Bruce Nauman di Luigi Fassi

di Luigi Fassi 3 Luglio 2017
Failing to Levitate in the Studio (1966). Collezione dell’artista. Fotografia di Bruce Nauman.
Failing to Levitate in the Studio (1966). Collezione dell’artista. Fotografia di Bruce Nauman.
Failing to Levitate in the Studio (1966). Collezione dell’artista. Fotografia di Bruce Nauman.

Lontana dalla volontà totalizzante di una retrospettiva, “Una rosa non ha denti. Bruce Nauman negli anni Sessanta” è una raffinata mostra a tesi organizzata dalla University of California di Berkeley, volta a rivelare la centralità e l’importanza degli anni giovanili californiani nella germinazione del lavoro artistico di Bruce Nauman.

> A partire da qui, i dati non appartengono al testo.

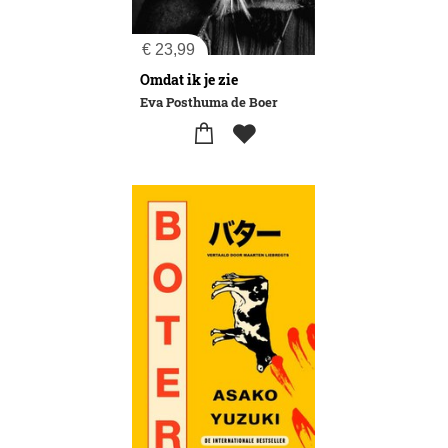
€
23,99
Omdat ik je zie
Eva Posthuma de Boer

Tutti i lavori esposti testimoniano l’intuizione fondativa concepita da Nauman tra il ’65 e il ’69, lo slittamento dall’interesse per l’opera in sé a quello verso la processualità e le dinamiche generative della stessa. Diventa così chiara la relazione tra l’iniziale formazione matematico-filosofica dell’artista e le sue successive modalità creative, improntate a una continua disamina teorica di forme, oggetti e funzionalità.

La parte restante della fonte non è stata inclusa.